The President sat down, listened to speeches by Secretary of War Davis and American Legion Commander Howard P. Savage. He might have shivered but he did not because Secret Service Chief Jarvis wrapped an automobile blanket about him; also Mrs. Catherine Brew, War mother, sent her wool blanket to protect him. Said she:
"I was too much aroused to mind the cold and did not mind the weather. I am all right and I will doubly enjoy the blanket after it has been used by the President."
The Reaction. President Coolidge's speech took the way of political commonsense. He knew that the Senate, after its World Court broil last January, would have no more to do with international brotherhood, unless its five reservations were accepted verbatim. In September the Geneva Conference added counter-reservations (TIME, Sept. 13) and some friendly World Court Senators became hostile. So, now the situation has come to an impasse: Europe is little inclined to accept the Senate reservations; the Senate and the Administration will not listen to counter-reservations.

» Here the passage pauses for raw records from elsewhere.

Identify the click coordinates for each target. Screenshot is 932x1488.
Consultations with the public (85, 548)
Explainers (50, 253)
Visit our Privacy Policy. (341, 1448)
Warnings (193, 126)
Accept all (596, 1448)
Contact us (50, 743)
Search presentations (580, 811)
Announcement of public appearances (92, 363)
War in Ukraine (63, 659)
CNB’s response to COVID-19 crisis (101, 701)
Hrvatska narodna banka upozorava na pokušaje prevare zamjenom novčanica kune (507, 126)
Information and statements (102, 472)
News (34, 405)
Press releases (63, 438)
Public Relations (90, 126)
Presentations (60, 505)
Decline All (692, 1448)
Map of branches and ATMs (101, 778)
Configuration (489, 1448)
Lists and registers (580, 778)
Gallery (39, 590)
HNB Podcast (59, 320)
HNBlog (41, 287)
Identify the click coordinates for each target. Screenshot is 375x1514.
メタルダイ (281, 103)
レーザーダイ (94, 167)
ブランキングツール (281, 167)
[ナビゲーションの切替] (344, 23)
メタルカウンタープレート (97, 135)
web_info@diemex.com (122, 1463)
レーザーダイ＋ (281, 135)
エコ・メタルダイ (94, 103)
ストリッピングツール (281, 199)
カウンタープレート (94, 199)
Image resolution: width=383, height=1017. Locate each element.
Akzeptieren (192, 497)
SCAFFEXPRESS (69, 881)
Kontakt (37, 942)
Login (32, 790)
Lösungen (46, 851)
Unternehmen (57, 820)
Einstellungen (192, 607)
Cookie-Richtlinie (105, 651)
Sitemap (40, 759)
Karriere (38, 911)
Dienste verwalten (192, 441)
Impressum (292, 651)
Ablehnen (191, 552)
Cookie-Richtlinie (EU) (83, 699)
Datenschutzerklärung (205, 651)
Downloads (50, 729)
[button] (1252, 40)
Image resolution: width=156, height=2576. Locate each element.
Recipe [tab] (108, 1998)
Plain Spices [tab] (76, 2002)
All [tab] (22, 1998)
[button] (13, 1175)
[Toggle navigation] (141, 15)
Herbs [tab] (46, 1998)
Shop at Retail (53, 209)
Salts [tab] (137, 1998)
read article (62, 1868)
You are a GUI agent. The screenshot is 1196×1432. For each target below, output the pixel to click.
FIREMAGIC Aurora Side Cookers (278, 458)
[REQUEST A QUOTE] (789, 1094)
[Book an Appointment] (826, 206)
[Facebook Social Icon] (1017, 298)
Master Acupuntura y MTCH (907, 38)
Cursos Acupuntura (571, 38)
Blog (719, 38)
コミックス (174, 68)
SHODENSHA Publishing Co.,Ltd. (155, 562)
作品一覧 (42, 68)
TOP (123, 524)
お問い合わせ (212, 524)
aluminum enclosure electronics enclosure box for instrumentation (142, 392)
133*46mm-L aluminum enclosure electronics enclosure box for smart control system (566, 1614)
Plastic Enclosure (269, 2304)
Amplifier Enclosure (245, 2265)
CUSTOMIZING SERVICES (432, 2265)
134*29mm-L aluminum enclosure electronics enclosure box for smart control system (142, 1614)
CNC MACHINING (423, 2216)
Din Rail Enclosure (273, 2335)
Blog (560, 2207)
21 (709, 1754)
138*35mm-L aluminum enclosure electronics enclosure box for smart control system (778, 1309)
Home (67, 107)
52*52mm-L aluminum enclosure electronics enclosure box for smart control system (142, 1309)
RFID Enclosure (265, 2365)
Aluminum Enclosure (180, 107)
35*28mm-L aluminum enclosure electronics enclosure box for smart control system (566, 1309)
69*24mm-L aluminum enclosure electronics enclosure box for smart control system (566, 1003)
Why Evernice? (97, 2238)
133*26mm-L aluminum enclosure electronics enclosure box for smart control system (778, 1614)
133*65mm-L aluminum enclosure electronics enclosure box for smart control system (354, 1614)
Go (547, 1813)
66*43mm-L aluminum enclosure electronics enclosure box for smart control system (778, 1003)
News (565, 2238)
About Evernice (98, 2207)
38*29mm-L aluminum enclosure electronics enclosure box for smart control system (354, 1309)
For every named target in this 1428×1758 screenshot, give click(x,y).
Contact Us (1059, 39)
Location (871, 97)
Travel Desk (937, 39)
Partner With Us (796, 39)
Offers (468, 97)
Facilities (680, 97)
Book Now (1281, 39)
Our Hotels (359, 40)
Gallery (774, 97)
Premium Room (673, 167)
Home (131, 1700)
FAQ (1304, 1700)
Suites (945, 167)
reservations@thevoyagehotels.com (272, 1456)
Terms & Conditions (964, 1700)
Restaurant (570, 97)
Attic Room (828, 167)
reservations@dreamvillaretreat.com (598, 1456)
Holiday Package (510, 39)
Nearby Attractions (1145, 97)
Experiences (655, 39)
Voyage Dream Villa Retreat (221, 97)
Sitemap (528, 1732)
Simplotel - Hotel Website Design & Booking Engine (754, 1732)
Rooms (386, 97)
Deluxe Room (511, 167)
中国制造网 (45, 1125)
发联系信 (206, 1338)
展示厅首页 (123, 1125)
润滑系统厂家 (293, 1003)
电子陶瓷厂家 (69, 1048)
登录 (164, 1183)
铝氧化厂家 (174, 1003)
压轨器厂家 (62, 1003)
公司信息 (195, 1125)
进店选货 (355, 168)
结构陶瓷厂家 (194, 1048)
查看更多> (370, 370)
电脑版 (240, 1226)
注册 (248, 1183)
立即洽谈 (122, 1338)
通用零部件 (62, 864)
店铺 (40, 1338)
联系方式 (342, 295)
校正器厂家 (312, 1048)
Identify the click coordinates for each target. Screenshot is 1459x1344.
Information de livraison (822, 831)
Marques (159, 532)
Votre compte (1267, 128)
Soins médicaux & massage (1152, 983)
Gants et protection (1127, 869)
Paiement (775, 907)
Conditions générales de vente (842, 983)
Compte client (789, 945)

But the Democratic and European press pointed to President Coolidge's speech as being more fainthearted than wise.
Said the New York World: "He will not appeal to the Senate; he will not argue with Europe. He will do nothing. . . . Mr. Coolidge will not take trouble if it is not politically profitable to him. He will fight no battle except his own. He is cautious, but about his own career. He is calculating--about his own future. ... He is not insincere. He is fainthearted and fundamentally indifferent to things that do not directly concern him. A cause like the World Court is all right for him provided the powerful people around him are for it. He will then be for it too. But the idea of making sacrifices for an idea would seem to Mr. Coolidge imprudent and wasteful. . . . Thus he sidled his way from one office to another, and by that rule of cautious, calculating self-interest he conducts himself now."
Said the London Times: "The speech must virtually destroy the expectations confidently held out a few months ago that the United States would adhere to the Court."
Said the London Evening Standard: "The peace was very largely an American affair. It was on American inspiration that the European powers were tied up--if we may be allowed the figure--like a bag of snakes. That was done on the assumption that America would play the part of the snake charmer in chief. That part she has refused."
* Everett Sanders, private secretary; Major James F. Coupal, physician; Col. S. A. Cheney, military aide; Capt. Wilson Brown, naval aide; Richard Jarvis, chief of the White House Secret Service.
* Five years ago a meek Vice President emerged from the upper berth of a compartment ; Frank W. Stearns, his Boston merchant-friend, emerged from the lower. Unboomed, uncheered, unsung, he had come to Kansas City to lay the corner stone of the Liberty Memorial which last week he came to dedicate.
* This effect is achieved by having steam issue from a vast urn atop the monument, colored by lights at night. The steam was supposed to rise as eternally as flames tended by the Vestal Virgins of Rome. Unfortunately, the Kansas City Memorial superintendent had not been told of the "eternal" item. So, on the day after the steam had been turned on, the "pillar of cloud" was allowed to die for several hours.